A chronic pain patient should provide informed consent prior to starting a management program. The management of chronic pain is not without risks and the patient needs to be made of aware of these.


Components of informed consent:

(1) A complete description of the treatment to be delivered.

(2) The material risks and hazards of the treatment that a "reasonable person" would want to know.

(3) The expected benefits of treatment.

(4) The consequences of not undergoing the treatment.

(5) Alternatives to undergoing the treatment.

(6) The need to comply with the drug agreement and the consequences of noncompliance.

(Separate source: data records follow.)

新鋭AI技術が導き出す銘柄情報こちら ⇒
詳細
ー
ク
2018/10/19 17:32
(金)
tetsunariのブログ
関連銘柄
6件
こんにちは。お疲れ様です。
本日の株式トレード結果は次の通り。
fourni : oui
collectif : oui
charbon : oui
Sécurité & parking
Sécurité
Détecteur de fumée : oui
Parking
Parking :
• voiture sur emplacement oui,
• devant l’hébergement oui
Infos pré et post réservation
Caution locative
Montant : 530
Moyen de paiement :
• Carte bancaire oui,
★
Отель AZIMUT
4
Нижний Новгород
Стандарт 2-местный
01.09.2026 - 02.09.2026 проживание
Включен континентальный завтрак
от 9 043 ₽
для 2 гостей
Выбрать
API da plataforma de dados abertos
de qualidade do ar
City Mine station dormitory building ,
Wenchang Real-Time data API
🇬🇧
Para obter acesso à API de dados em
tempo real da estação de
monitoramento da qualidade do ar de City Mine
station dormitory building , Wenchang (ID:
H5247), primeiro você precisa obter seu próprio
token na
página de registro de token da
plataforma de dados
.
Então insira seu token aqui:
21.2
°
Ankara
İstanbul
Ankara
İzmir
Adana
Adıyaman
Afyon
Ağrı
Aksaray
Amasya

(7) The need to disclose all medications, recreational drugs and herbal remedies being used.

 

General risks include:

(1) adverse effects of any medications, including cognitive impairment

(2) the risk of dependence and misuse with opioid therapy

(3) potential impacts on family and friends

(4) positive occupational drug screening tests

 

Operational features:

(1) The consent should be in writing and signed by the patient or other person giving consent.

(2) The consent should be obtained by the physician.

(3) The patient should have sufficient time to reach a decision.

(4) The patient should have an opportunity to ask questions.

(5) The discussion may be done in the presence of a spouse or family member.

(6) The signatures should be witnessed by someone who is competent and capable to serve as a witness.

(7) The consent must be preserved in the medical record.